Но она кричит слишком тихо, неуверенно, робко. Она не знает, как быть. И так ведь наделала слишком много ошибок, защищая Кристофа от отца или тайком, за спиной у Ульриха, утешая и балуя его. А когда на нее накатывает необъяснимая, дурацкая тоска и ей самой нужны защита и утешение, она притягивает к себе хрупкое детское тельце и осыпает мальчика поцелуями. Но его, похоже, эти приступы материнской нежности пугают не меньше, чем боксерские выпады Ульриха. Он не сопротивляется ей, не может сопротивляться, а когда она пытается поговорить с ним по душам, в ответ слышит только жалобное, плаксивое «не знаю», от которого Ульрих всегда приходит в ярость. И тогда она видит сына глазами Ульриха, понимает его нетерпение и разочарование и чувствует, что виновата перед обоими.
Слава богу, перестали. Ульрих стянул перчатки и не глядя уронил на траву. Напрасный труд, ему это надоело. Кристоф наклоняется, подбирает перчатки и. видимо подчиняясь отцовскому распоряжению, несет их к машине, чтобы потом на какое-то время исчезнуть.

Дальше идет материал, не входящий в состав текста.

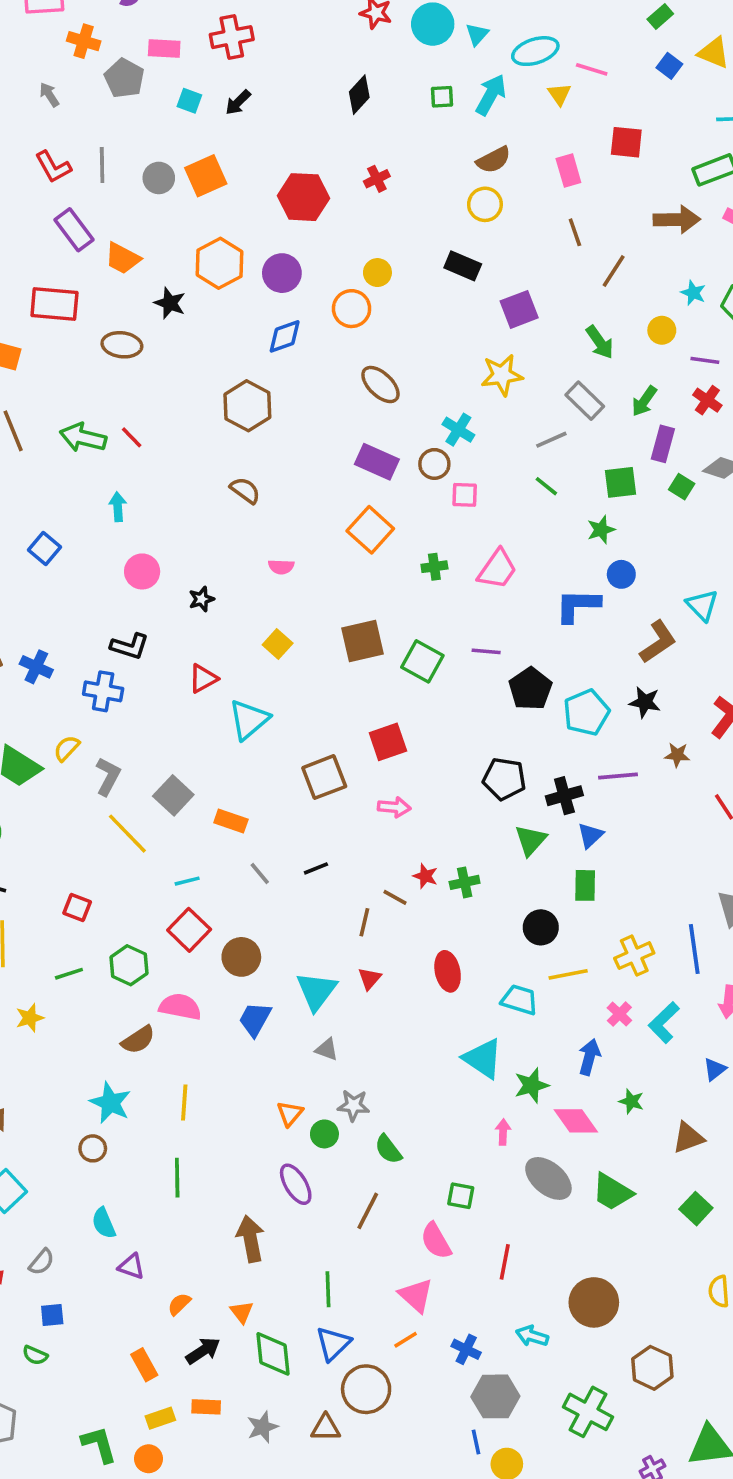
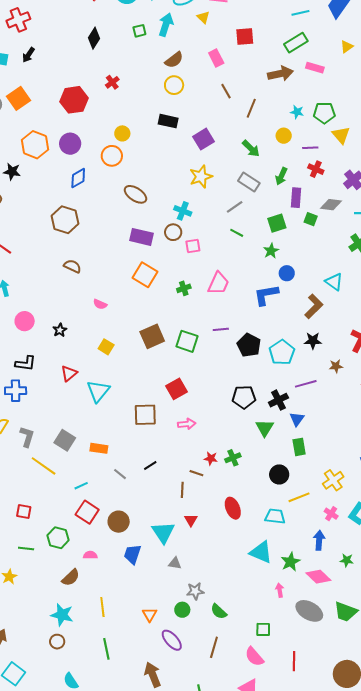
pink semicircle: (281, 567) -> (100, 304), turned 32
brown square: (324, 777) -> (145, 415), turned 30
green line: (69, 974) -> (26, 549), turned 35
pink semicircle: (180, 1007) -> (90, 555), size x0.6
orange triangle: (290, 1114) -> (150, 615), moved

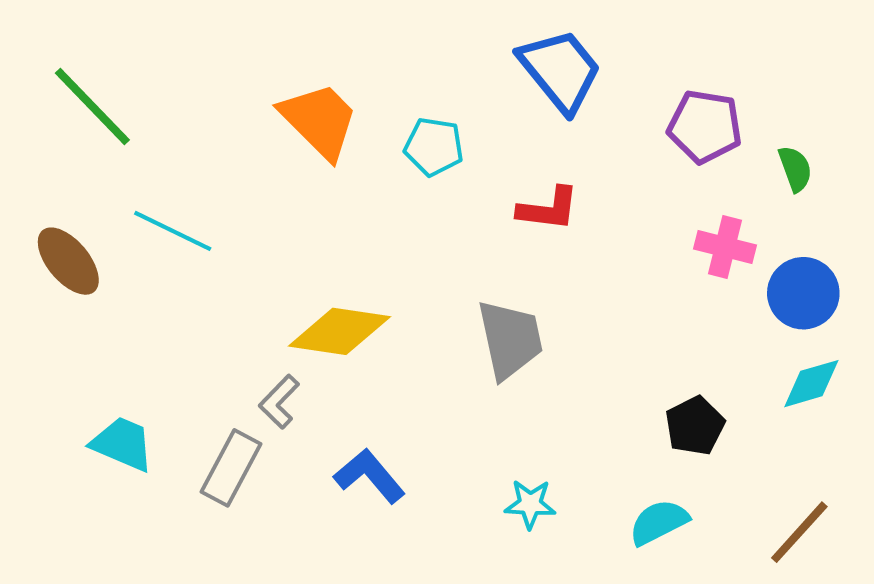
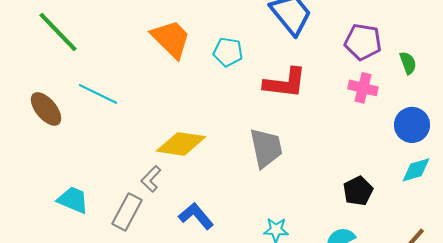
red L-shape: (548, 209) -> (285, 83), size x1.4
pink cross: (725, 247) -> (363, 88), moved

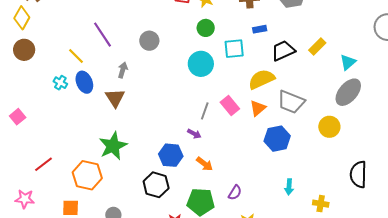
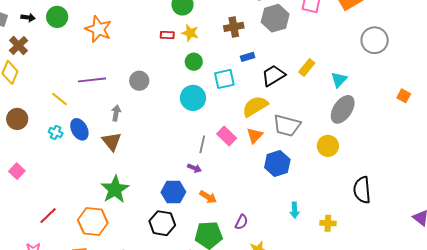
purple line: (102, 35) -> (92, 80), turned -56
brown circle: (24, 50) -> (17, 119), moved
yellow line: (76, 56) -> (60, 99), moved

Не от нее ли у него эта тяга скрываться и прятаться? Девчонкой, играя с другими детьми, она, если вдруг вспыхивала ссора, просто убегала в заросли крапивы и затаивалась, чтобы ее не нашли. И Кристоф такой же. Еще когда он совсем малышом был, она извлекала его из самых немыслимых укрытий, где он сидел как заколдованный, не желая отвечать на ее расспросы, так что иной раз и не поймешь, что его обидело или испугало. А с недавних пор стал бродить по ночам, особенно если днем его что-то взбудоражило. Словно от толчка, она пробуждается от тихого, жалобного хныканья. Скорчившись, он сидит или лежит где-нибудь в углу комнаты, ее почти не узнает и. как правило, бывает мокрый. Сонный, он виснет у нее на руках, пока она меняет ему пижаму и несет обратно в кровать. Однажды они разбудили Ульриха. В тусклом свете ночника она не разглядела его лица, но ощутила волну плохо сдерживаемого отвращения. Он порекомендовал ей сводить Кристофа к врачу.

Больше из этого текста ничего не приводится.